Your instructions:
Copy all lines containing the string "Video" from the records below.

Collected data
========================
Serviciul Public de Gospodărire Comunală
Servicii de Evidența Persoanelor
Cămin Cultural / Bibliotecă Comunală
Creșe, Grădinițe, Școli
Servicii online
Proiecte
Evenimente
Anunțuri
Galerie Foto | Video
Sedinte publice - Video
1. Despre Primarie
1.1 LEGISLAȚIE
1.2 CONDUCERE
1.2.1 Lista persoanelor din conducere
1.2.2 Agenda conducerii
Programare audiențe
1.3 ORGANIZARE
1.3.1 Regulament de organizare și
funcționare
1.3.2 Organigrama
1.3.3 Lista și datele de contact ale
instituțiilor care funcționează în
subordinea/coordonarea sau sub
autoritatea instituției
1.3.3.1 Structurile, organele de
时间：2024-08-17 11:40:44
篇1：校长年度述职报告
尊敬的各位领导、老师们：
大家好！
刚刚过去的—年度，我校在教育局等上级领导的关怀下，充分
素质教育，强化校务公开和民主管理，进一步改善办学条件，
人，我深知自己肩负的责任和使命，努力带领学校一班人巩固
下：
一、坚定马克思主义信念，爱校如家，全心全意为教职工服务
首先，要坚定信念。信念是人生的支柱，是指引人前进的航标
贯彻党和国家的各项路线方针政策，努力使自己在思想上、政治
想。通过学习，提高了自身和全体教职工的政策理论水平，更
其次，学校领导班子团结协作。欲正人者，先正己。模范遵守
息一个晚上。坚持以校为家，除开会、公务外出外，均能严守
========================
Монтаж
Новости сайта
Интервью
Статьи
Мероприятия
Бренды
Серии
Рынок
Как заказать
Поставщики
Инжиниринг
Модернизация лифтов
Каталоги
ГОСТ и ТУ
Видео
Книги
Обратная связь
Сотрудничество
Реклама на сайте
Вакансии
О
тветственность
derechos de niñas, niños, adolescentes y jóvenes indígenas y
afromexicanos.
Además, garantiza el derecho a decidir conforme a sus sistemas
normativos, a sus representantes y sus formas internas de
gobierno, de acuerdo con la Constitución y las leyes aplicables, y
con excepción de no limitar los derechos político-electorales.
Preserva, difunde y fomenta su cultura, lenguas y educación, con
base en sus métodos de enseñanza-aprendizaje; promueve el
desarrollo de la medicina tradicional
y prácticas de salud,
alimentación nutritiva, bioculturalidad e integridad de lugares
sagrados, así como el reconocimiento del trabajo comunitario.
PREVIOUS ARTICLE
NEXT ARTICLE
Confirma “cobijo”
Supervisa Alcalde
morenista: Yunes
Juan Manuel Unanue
========================
Solution for this problem:
Galerie Foto | Video
Sedinte publice - Video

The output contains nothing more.